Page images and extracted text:
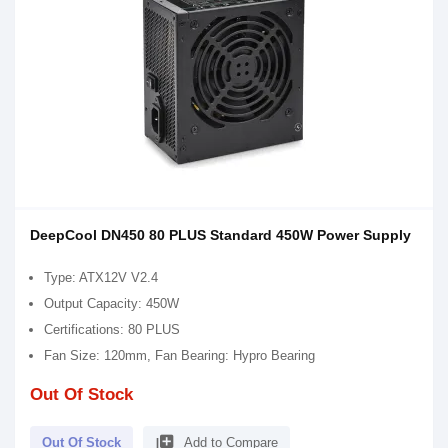
DeepCool DN450 80 PLUS Standard 450W Power Supply
Type: ATX12V V2.4
Output Capacity: 450W
Certifications: 80 PLUS
Fan Size: 120mm, Fan Bearing: Hypro Bearing
Out Of Stock
library_add
Out Of Stock
Add to Compare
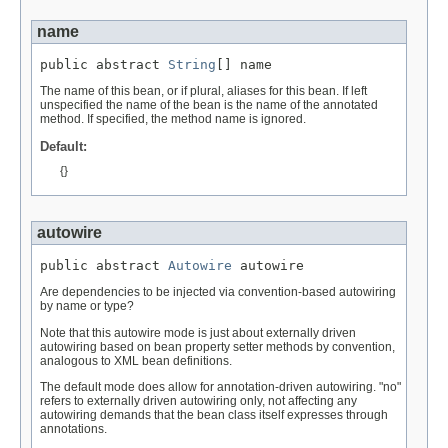
name
public abstract 
String
[] name
The name of this bean, or if plural, aliases for this bean. If left
unspecified the name of the bean is the name of the annotated
method. If specified, the method name is ignored.
Default:
{}
autowire
public abstract 
Autowire
 autowire
Are dependencies to be injected via convention-based autowiring
by name or type?
Note that this autowire mode is just about externally driven
autowiring based on bean property setter methods by convention,
analogous to XML bean definitions.
The default mode does allow for annotation-driven autowiring. "no"
refers to externally driven autowiring only, not affecting any
autowiring demands that the bean class itself expresses through
annotations.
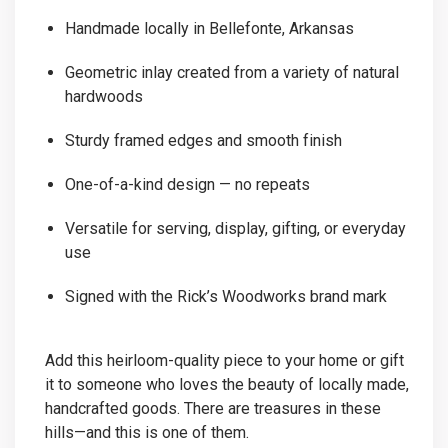
Handmade locally in Bellefonte, Arkansas
Geometric inlay created from a variety of natural
hardwoods
Sturdy framed edges and smooth finish
One-of-a-kind design — no repeats
Versatile for serving, display, gifting, or everyday
use
Signed with the Rick’s Woodworks brand mark
Add this heirloom-quality piece to your home or gift
it to someone who loves the beauty of locally made,
handcrafted goods. There are treasures in these
hills—and this is one of them.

#### About this task:
Beginning at the line that contains "The name of this", transcribe it and every later line through the last line of the data above, exactly, and drop the pictures.

#### Answer:
The name of this bean, or if plural, aliases for this bean. If left
unspecified the name of the bean is the name of the annotated
method. If specified, the method name is ignored.
Default:
{}
autowire
public abstract 
Autowire
 autowire
Are dependencies to be injected via convention-based autowiring
by name or type?
Note that this autowire mode is just about externally driven
autowiring based on bean property setter methods by convention,
analogous to XML bean definitions.
The default mode does allow for annotation-driven autowiring. "no"
refers to externally driven autowiring only, not affecting any
autowiring demands that the bean class itself expresses through
annotations.
Handmade locally in Bellefonte, Arkansas
Geometric inlay created from a variety of natural
hardwoods
Sturdy framed edges and smooth finish
One-of-a-kind design — no repeats
Versatile for serving, display, gifting, or everyday
use
Signed with the Rick’s Woodworks brand mark
Add this heirloom-quality piece to your home or gift
it to someone who loves the beauty of locally made,
handcrafted goods. There are treasures in these
hills—and this is one of them.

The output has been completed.